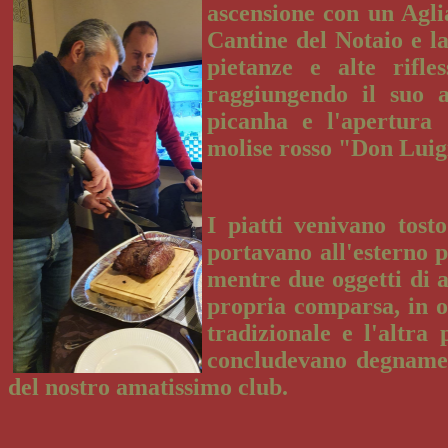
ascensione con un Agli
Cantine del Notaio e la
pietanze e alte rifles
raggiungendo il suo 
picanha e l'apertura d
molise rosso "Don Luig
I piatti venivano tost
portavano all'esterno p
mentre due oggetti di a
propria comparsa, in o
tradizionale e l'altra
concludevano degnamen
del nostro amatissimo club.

....

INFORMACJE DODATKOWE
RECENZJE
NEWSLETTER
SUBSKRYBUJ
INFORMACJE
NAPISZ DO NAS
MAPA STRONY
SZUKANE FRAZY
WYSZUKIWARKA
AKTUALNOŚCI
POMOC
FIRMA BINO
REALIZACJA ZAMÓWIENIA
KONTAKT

....

#### What to produce
Nothing but the lines above from the one containing "raggiungendo il suo" through the one containing "del nostro amatissimo club." should appear in the answer, each repeated exactly.

#### Solution for this exercise
raggiungendo il suo 
picanha e l'apertura d
molise rosso "Don Luig
I piatti venivano tost
portavano all'esterno p
mentre due oggetti di a
propria comparsa, in o
tradizionale e l'altra
concludevano degnamen
del nostro amatissimo club.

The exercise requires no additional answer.